Две сестрицы
“В лесу глухом, да средь елей тенистых...” Зачеркнуто. Всё не то.
Свеча роняет слезы восковые, а над строкой перо замирает... Тук. Тук-тук — эхо врывается в тишину избушки.
— Ах, кто опять не ко времени пожаловал? — бормочет Яга да поднимается двери отворять.
На пороге сестрица. Платья царские все в грязи да тине испачканы. По болотам шла, бурелом одолевала.
— Ну, здравствуй, Ягинюшка, — в землю кланяется да приглашения ждет.
— И тебе здоровья, Васька. Ну, проходи, коли пришла, — хмыкает бабка. — Башмачки твои не для наших лесов кудесниками шиты.
Молчит немного.
— Банька у меня топлена, ты иди, умойся пока. Да рубаху чистую возьми. А я на стол горячее поставлю.
Кланяется опять Василиса, да в баньку торопится. Пар тело греет, а сердце от тоски ноет. Но у сестрицы легче отчего-то. После пути долгого такой прием слаще заморского угощения. Умывается Василиса, косы длинные собирает да одевается в чистое.

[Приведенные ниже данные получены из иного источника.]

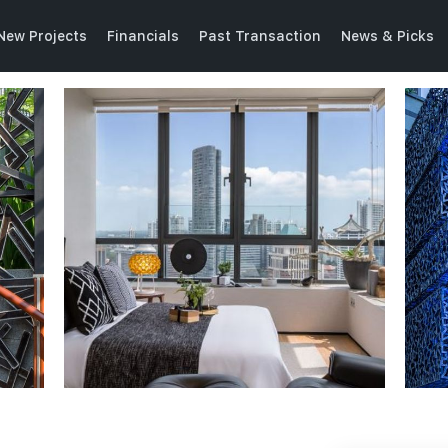
New Projects
Financials
Past Transaction
News & Picks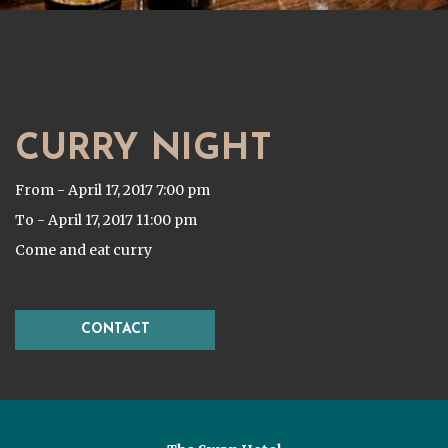
CURRY NIGHT
From - April 17, 2017 7:00 pm
To - April 17, 2017 11:00 pm
Come and eat curry
CONTACT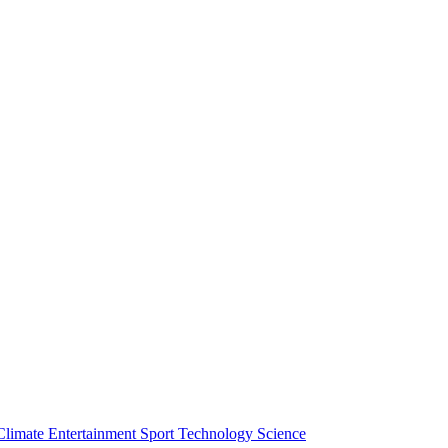
Climate
Entertainment
Sport
Technology
Science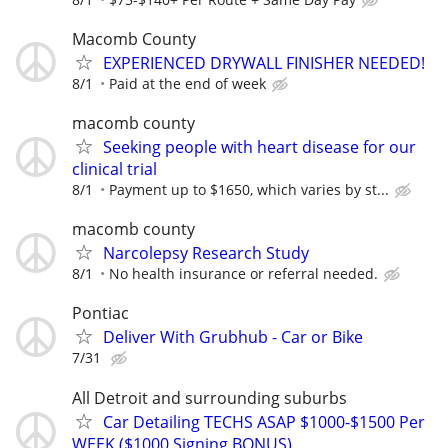
Macomb County
EXPERIENCED DRYWALL FINISHER NEEDED!
8/1
Paid at the end of week
macomb county
Seeking people with heart disease for our
clinical trial
8/1
Payment up to $1650, which varies by st...
macomb county
Narcolepsy Research Study
8/1
No health insurance or referral needed.
Pontiac
Deliver With Grubhub - Car or Bike
7/31
All Detroit and surrounding suburbs
Car Detailing TECHS ASAP $1000-$1500 Per
WEEK ($1000 Signing BONUS)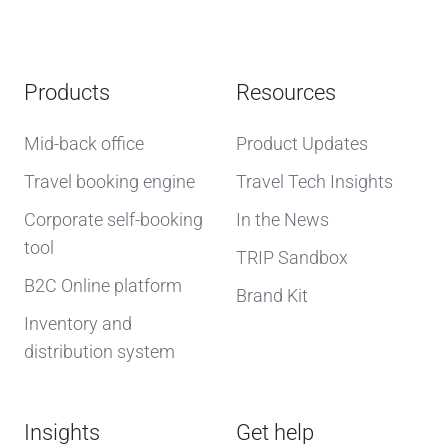
Products
Resources
Mid-back office
Product Updates
Travel booking engine
Travel Tech Insights
Corporate self-booking
In the News
tool
TRIP Sandbox
B2C Online platform
Brand Kit
Inventory and
distribution system
Insights
Get help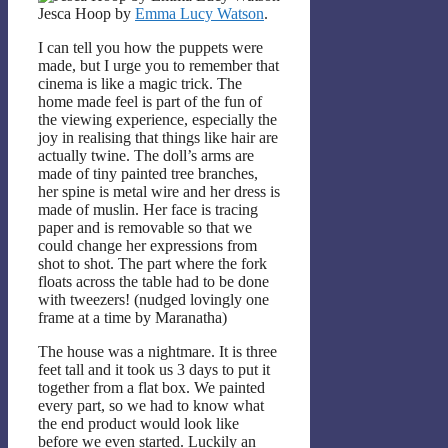
Jesca Hoop by
Emma Lucy Watson
.
I can tell you how the puppets were
made, but I urge you to remember that
cinema is like a magic trick. The
home made feel is part of the fun of
the viewing experience, especially the
joy in realising that things like hair are
actually twine. The doll’s arms are
made of tiny painted tree branches,
her spine is metal wire and her dress is
made of muslin. Her face is tracing
paper and is removable so that we
could change her expressions from
shot to shot. The part where the fork
floats across the table had to be done
with tweezers! (nudged lovingly one
frame at a time by Maranatha)
The house was a nightmare. It is three
feet tall and it took us 3 days to put it
together from a flat box. We painted
every part, so we had to know what
the end product would look like
before we even started. Luckily an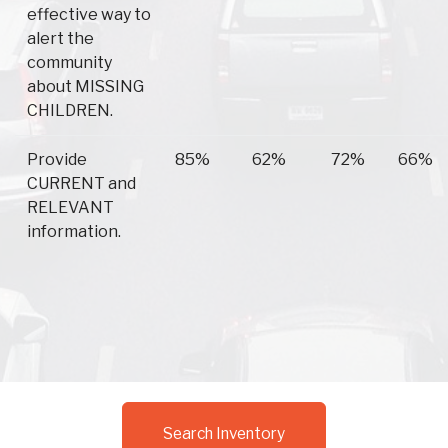
effective way to
alert the
community
about MISSING
CHILDREN.
Provide
85%
62%
72%
66%
CURRENT and
RELEVANT
information.
Search Inventory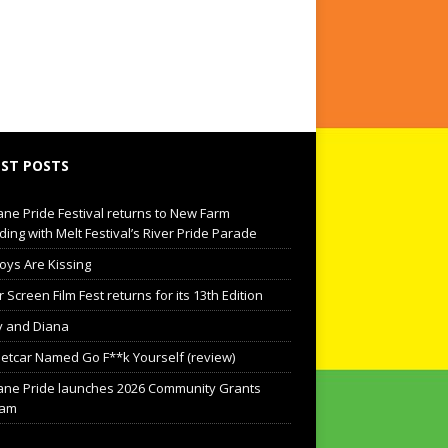
ST POSTS
ane Pride Festival returns to New Farm
ding with Melt Festival’s River Pride Parade
oys Are Kissing
Screen Film Fest returns for its 13th Edition
 and Diana
eetcar Named Go F**k Yourself (review)
ane Pride launches 2026 Community Grants
ram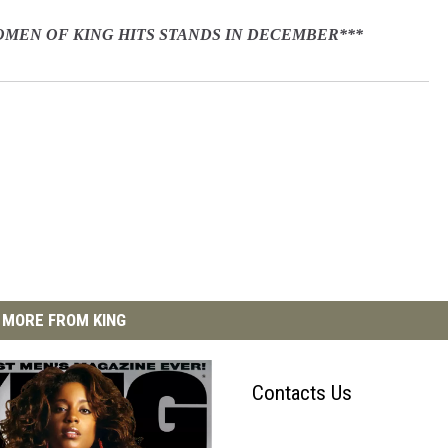
WOMEN OF KING HITS STANDS IN DECEMBER***
MORE FROM KING
Contacts Us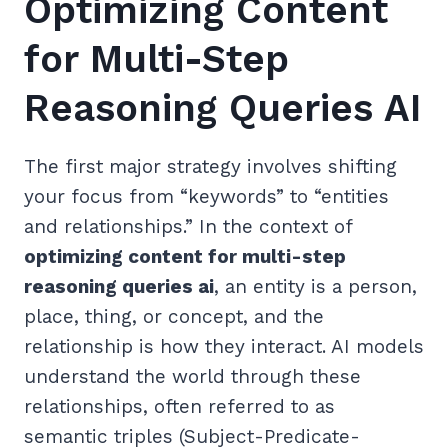
Optimizing Content
for Multi-Step
Reasoning Queries AI
The first major strategy involves shifting
your focus from “keywords” to “entities
and relationships.” In the context of
optimizing content for multi-step
reasoning queries ai
, an entity is a person,
place, thing, or concept, and the
relationship is how they interact. AI models
understand the world through these
relationships, often referred to as
semantic triples (Subject-Predicate-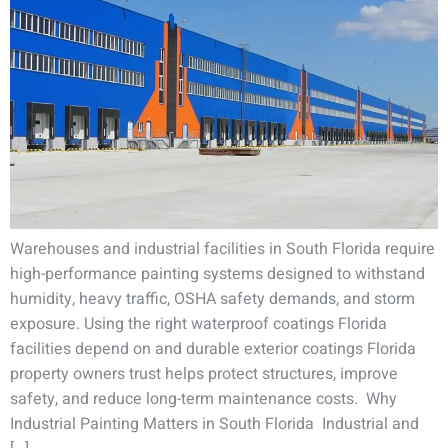
Warehouses and industrial facilities in South Florida require
high-performance painting systems designed to withstand
humidity, heavy traffic, OSHA safety demands, and storm
exposure. Using the right waterproof coatings Florida
facilities depend on and durable exterior coatings Florida
property owners trust helps protect structures, improve
safety, and reduce long-term maintenance costs. Why
Industrial Painting Matters in South Florida Industrial and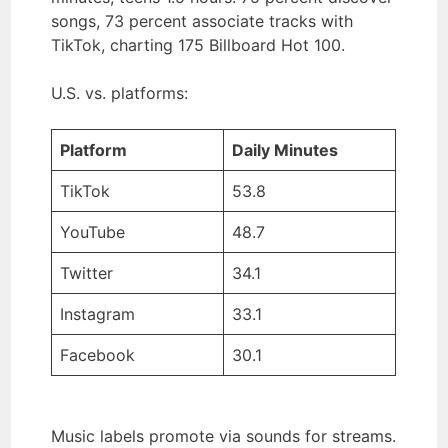
songs, 73 percent associate tracks with
TikTok, charting 175 Billboard Hot 100.
U.S. vs. platforms:
Platform
Daily Minutes
TikTok
53.8
YouTube
48.7
Twitter
34.1
Instagram
33.1
Facebook
30.1
Music labels promote via sounds for streams.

Яга ее уж за столом поджидает.
— Кушай, Васька, да сказывай. Уговор у нас был — старое не вспоминать. Чего пришла?
А у Василисы уж ком в горле, да каша горячая не желанна совсем.
— Мочи нет, Ягинюшка, сердце болит окаянное, — слезы горькие по щекам катятся.
— И этот, что ли, шкурку лягушачью сжег? — Яга недобро щурится.
Василиса только кивает, не в силах и слово молвить.
— Да пропади оно всё! — Яга в сердцах ногой топает. — Сейчас отвар приготовлю…
Ковыляет к печке, да языком недовольно цокает. Шепчет чего-то, травы мешает, да на углях зелье греет. Ставит чашу Василисе, и себе наливает.
— Ну, Васька, до дна, как прежде! — терпкий напиток разливает тепло и дает немного желанного облегчения.
Вот уже не старуха перед Васькой, а сестра родная, какой та ее и видела. Ровесницы они. Костяной ноги как не бывало. Василиса же теряет царицыно обличие. Яга замечает у сестрицы новые шрамы да ссадины. Нелегко, поди, квакушкой-то столько лет оборачиваться. Злая магия следы оставляет…
— Скоро сказка сказывается, да нескоро дело делается, — Васька неловко ведет плечами под взглядом сестры. — Думали, что любовь-то на всю жизнь. А вон оно как оказалось…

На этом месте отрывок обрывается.